Systemic inflammation in alcoholic hepatitis: Mechanisms and consequences

Sandra Helinski

Ramon Bataller, MD, PhD
Bowles Center for Alcohol Studies, University of North Carolina at Chapel Hill, NC, USA.
Patients with heavy alcohol can develop a form of acute-on-chronic liver injury known as alcoholic hepatitis (AH). AH is one of the most deadliest diseases in clinical hepatology and bears a very high short-term mortality (20-40% at 3 months). The mechanisms leading to early death in patients with AH are largely unknown. Most attention has ben focused on intrahepatic inflammation. However, patients often show clinical criteria of systemic inflammatory response syndrome (SIRS), which could predispose to extrahepatic complications. We recently studied a large cohort of patients with biopsy-proven AH. More than one third of the patients developed multiorgan failure (MOF), being the kidney the most frequently affected organ. As expected, 90-day mortality was significantly higher in patients that developed MOF (62.1% vs. 3.8%). In the multivariate analysis, we found that the presence of SIRS at admission independently predicted the development of MOF and death. SIRS in the setting of AH may be related to a bacterial infection (sepsis) given that around 25% of patients with AH present with a bacterial infection at admission. However, many patients with AH show features of SIRS (e.g. leukocytosis, fever) without any identifiable bacterial infection.
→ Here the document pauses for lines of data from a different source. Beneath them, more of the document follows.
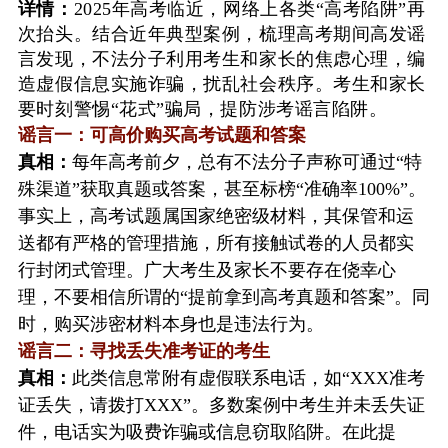
详情：
2025年高考临近，网络上各类“高考陷阱”再
次抬头。结合近年典型案例，梳理高考期间高发谣
言发现，不法分子利用考生和家长的焦虑心理，编
造虚假信息实施诈骗，扰乱社会秩序。考生和家长
要时刻警惕“花式”骗局，提防涉考谣言陷阱。
谣言一：可高价购买高考试题和答案
真相：
每年高考前夕，总有不法分子声称可通过“特
殊渠道”获取真题或答案，甚至标榜“准确率100%”。
事实上，高考试题属国家绝密级材料，其保管和运
送都有严格的管理措施，所有接触试卷的人员都实
行封闭式管理。广大考生及家长不要存在侥幸心
理，不要相信所谓的“提前拿到高考真题和答案”。同
时，购买涉密材料本身也是违法行为。
谣言二：寻找丢失准考证的考生
真相：
此类信息常附有虚假联系电话，如“XXX准考
证丢失，请拨打XXX”。多数案例中考生并未丢失证
件，电话实为吸费诈骗或信息窃取陷阱。在此提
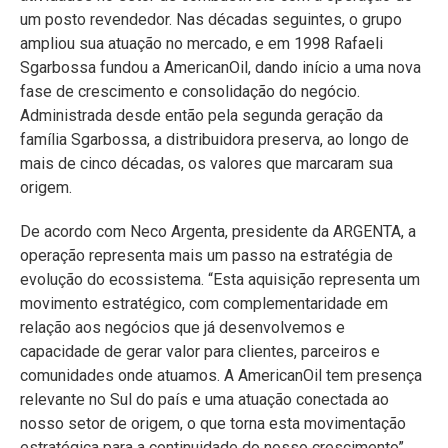
um posto revendedor. Nas décadas seguintes, o grupo
ampliou sua atuação no mercado, e em 1998 Rafaeli
Sgarbossa fundou a AmericanOil, dando início a uma nova
fase de crescimento e consolidação do negócio.
Administrada desde então pela segunda geração da
família Sgarbossa, a distribuidora preserva, ao longo de
mais de cinco décadas, os valores que marcaram sua
origem.
De acordo com Neco Argenta, presidente da ARGENTA, a
operação representa mais um passo na estratégia de
evolução do ecossistema. “Esta aquisição representa um
movimento estratégico, com complementaridade em
relação aos negócios que já desenvolvemos e
capacidade de gerar valor para clientes, parceiros e
comunidades onde atuamos. A AmericanOil tem presença
relevante no Sul do país e uma atuação conectada ao
nosso setor de origem, o que torna esta movimentação
estratégica para a continuidade do nosso crescimento”,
SIRS in these patients may be secondary to sterile inflammation of the liver, namely, an inflammatory response in the absence of a documented bacteria infection. In the liver of patients with AH, we found a marked overexpression of pro-inflammatory cytokines such as interleukin 8 and CCL20. The serum levels of both cytokines correlate with short-term mortality, suggesting that inflammatory mediators produced by the injured liver could play a role in the development of SIRS in patients with AH. Importantly, short-term mortality was similar in patients with infection-associated SIRS and SIRS without infection (39 % and 34 %, respectively) and was much higher than in patients without SIRS (14 %). Overall, the results from our study clearly showed that, regardless of the origin, the presence of SIRS at admission predisposes to the development of MOF and death. Maneuvers aimed at attenuating SIRS could be beneficial in this patient population.